ASSIGNMENT:
Please print exactly the lines below, from the start of the material up to and including the line with "Η ανθεκτικότητα και η βιωσιμότητα του", but none of the pictures.

EXERCISE DATA:
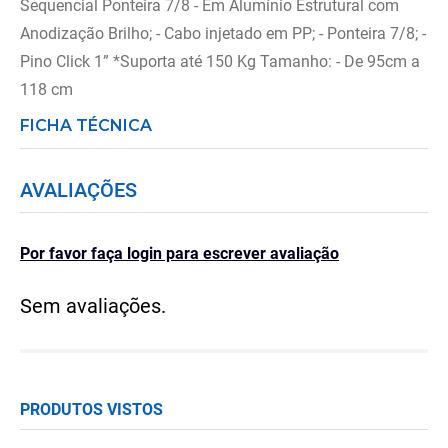
Sequencial Ponteira 7/8 - Em Alumínio Estrutural com
Anodização Brilho; - Cabo injetado em PP; - Ponteira 7/8; -
Pino Click 1” *Suporta até 150 Kg Tamanho: - De 95cm a
118 cm
FICHA TÉCNICA
AVALIAÇÕES
Por favor faça login para escrever avaliação
Sem avaliações.
PRODUTOS VISTOS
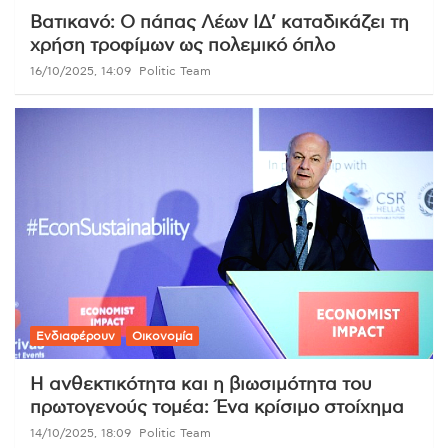
Βατικανό: Ο πάπας Λέων ΙΔ’ καταδικάζει τη
χρήση τροφίμων ως πολεμικό όπλο
16/10/2025, 14:09
Politic Team
Ενδιαφέρουν
Οικονομία
Η ανθεκτικότητα και η βιωσιμότητα του
πρωτογενούς τομέα: Ένα κρίσιμο στοίχημα
14/10/2025, 18:09
Politic Team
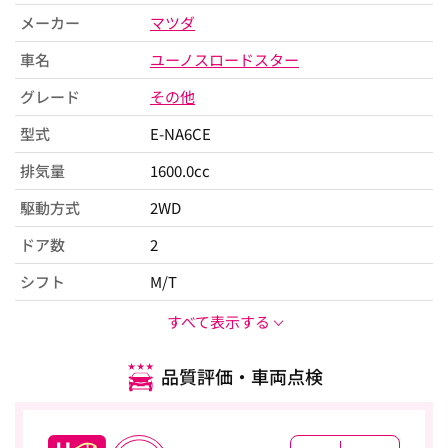
メーカー
マツダ
車名
ユーノスロードスター
グレード
その他
型式
E-NA6CE
排気量
1600.0cc
駆動方式
2WD
ドア数
2
シフト
M/T
すべて表示する
品質評価・車両点検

RESPONSE:
Sequencial Ponteira 7/8 - Em Alumínio Estrutural com
Anodização Brilho; - Cabo injetado em PP; - Ponteira 7/8; -
Pino Click 1” *Suporta até 150 Kg Tamanho: - De 95cm a
118 cm
FICHA TÉCNICA
AVALIAÇÕES
Por favor faça login para escrever avaliação
Sem avaliações.
PRODUTOS VISTOS
Βατικανό: Ο πάπας Λέων ΙΔ’ καταδικάζει τη
χρήση τροφίμων ως πολεμικό όπλο
16/10/2025, 14:09
Politic Team
Ενδιαφέρουν
Οικονομία
Η ανθεκτικότητα και η βιωσιμότητα του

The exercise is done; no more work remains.